Otra vez el país partido, por la famosa grieta que nos habían prometido superar: si Cristina la hizo, Macri la agudizó más peligrosamente. Volvemos a habitar en un mundo binario, aunque no lo queramos, de fuerte carga dramática y donde proliferan profetas y jinetes del Apocalipsis. Y mientras están de regreso los K y los enceguecidos anti K, nos pasan otras cosas, algunas nos afectan en lo personal, en otras a vecinos y hermanos de nuestra comunidad.

Casi dos semanas después del devastador temporal de agua en el norte entrerriano, hay que seguir apelando a la solidaridad civil y a las fuerzas sociales para atender y dar respuestas a la penosa realidad de los afectados.

Unos 120 obreros de la construcción fueron suspendidos esta semana en la obra de la ruta 18, y unos 2.900 quedaron sin trabajo en la provincia desde setiembre del año pasado. Hay cesantías en organismos públicos nacionales, y los docentes alertan sobre el corte de programas educativos.

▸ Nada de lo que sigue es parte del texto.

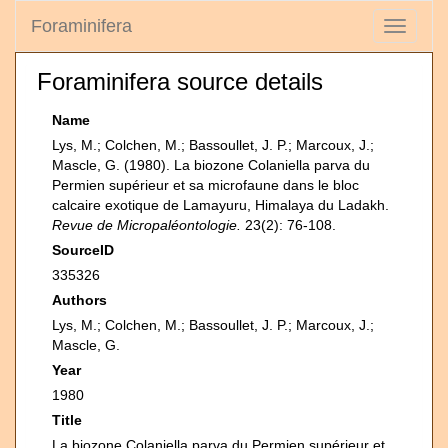
Foraminifera
Toggle
navigati
Foraminifera source details
Name
Lys, M.; Colchen, M.; Bassoullet, J. P.; Marcoux, J.;
Mascle, G. (1980). La biozone Colaniella parva du
Permien supérieur et sa microfaune dans le bloc
calcaire exotique de Lamayuru, Himalaya du Ladakh.
Revue de Micropaléontologie.
23(2): 76-108.
SourceID
335326
Authors
Lys, M.; Colchen, M.; Bassoullet, J. P.; Marcoux, J.;
Mascle, G.
Year
1980
Title
La biozone Colaniella parva du Permien supérieur et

El sector comercial viene en picada libre, como el consumo de las familias, mientras las paritarias son una “ayuda” de los sindicalistas para asegurar la gobernabilidad. En los barrios, el drama de la violencia y el narcotráfico está invisibilizado de la agenda pública.

Por favor, no nos subestimen. Que la Justicia actúe en lo que le corresponda, con los de antes y con los de ahora, y deje de ser manipulada y manipuladora histórica de la política; que el Gobierno se ocupe de una vez de la agenda de la gente; y que la oposición –los K, los no K, los socialistas, los massistas– no sean cómodos “garantes” de la gobernabilidad, y cumplan con su promesa de defender el trabajo, los salarios, la producción, la educación, la ciencia y la salud.